Risks we must not create
- Always-on recording or transcript surveillance.
- Medical drift into diagnosis, medication, or treatment decisions.
- False reassurance in wandering, violence, falls, or acute confusion.
- AI companion dependency replacing human support.
- Family conflict from auto-sharing sensitive details.
Quadrant 1
User focus: caregiver wellness plus dementia specificity.
This is the main pitch map. It shows why the product is not just another caregiver app, Thai care service, cognitive test, or generic AI chatbot.
Quadrant 2
Workflow type: Thai-localized plus active AI co-pilot.
This backup map is useful when explaining why Thailand-first is not a simple translation layer.
Opportunity
The gap is a workflow, not a feature.
The opportunity is strongest when the app connects caregiver voice, structured care memory, burden visibility, safe guidance, and family coordination.
Thai family context
Local competitors are mostly services, marketplaces, robotics, or facility tools.
Caregiver burden visibility
Patient tools track symptoms or cognition, not the caregiver's invisible strain.
Active crisis support
Static resources require searching; the app should start from the spoken moment.
Family handoff
Coordination apps are useful but manual; AI can draft calm, specific updates.
Privacy-safe memory
Memory capture is valuable only when caregiver-controlled and review-before-share.
Non-diagnostic boundary
Clinical tools prove demand but also show why the MVP must avoid diagnosis and treatment.
Opportunity statement
Existing products help patients remember, help families coordinate generic care, help providers assess cognition, help facilities monitor safety, or help Thai families hire caregivers. This project is differentiated by combining Thai language, caregiver wellness, dementia-specific incident structure, safe AI guidance, and family handoff in one lightweight workflow.
TAM SAM SOM
Market sizing as a planning model, not audited revenue math.

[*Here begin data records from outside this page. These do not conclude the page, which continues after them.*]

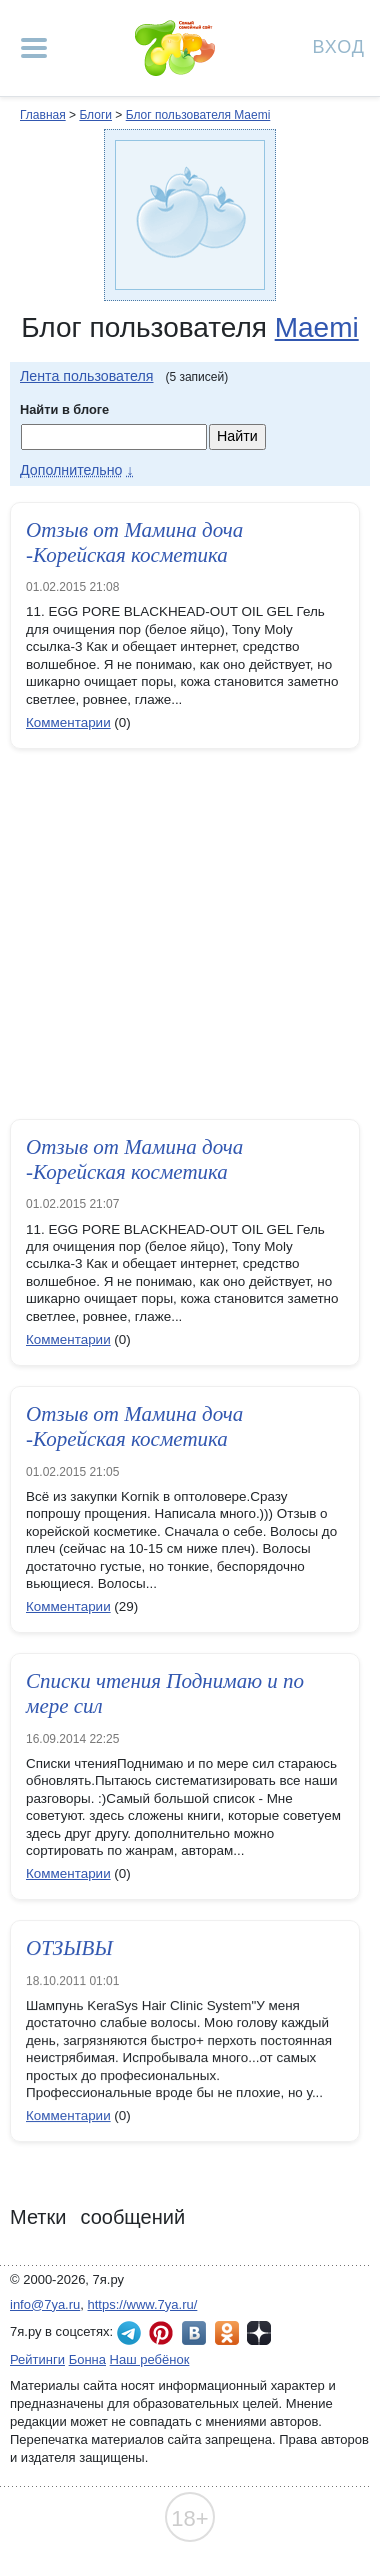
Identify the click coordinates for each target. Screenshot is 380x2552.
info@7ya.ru (45, 2304)
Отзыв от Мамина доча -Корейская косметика (134, 542)
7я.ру (259, 2333)
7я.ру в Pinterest (161, 2333)
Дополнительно (71, 470)
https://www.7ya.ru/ (143, 2304)
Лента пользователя (87, 376)
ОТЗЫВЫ (69, 1948)
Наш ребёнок (150, 2359)
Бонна (87, 2359)
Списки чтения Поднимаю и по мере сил (165, 1693)
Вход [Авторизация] (339, 45)
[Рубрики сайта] (34, 48)
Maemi (317, 327)
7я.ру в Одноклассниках (227, 2333)
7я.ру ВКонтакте (194, 2333)
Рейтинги (37, 2359)
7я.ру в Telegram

The repo research contains strong population anchors, but not willingness-to-pay or conversion research. This model uses caregiver-family units as the market proxy.
Caregiver-Family Unit Funnel
Market Definition
| Layer | Definition | Why it matters |
|---|---|---|
| TAM | Global families affected by dementia who could benefit from caregiver support. | Shows global scale after localization. |
| SAM | Thai dementia households and family caregivers caring at home. | Defines the beachhead market. |
| SOM | Early Thai smartphone/LINE-literate caregivers reachable through pilots, hospitals, NGOs, eldercare providers, or community programs. | Gives a realistic first adoption target. |
Build Decision
What the demo should show.
This is the product sequence that best converts the research into a hackathon-ready story.
Check-in
Thai caregiver speaks or types after a difficult moment.
Extract
AI turns messy narrative into structured incident fields.
Assess
Burden and risk are shown as support signals, not diagnosis.
Guide
One safe next step with escalation boundaries.
Handoff
Editable family message separates facts, risk, and help request.
Insight
Weekly patterns reveal hidden caregiver strain.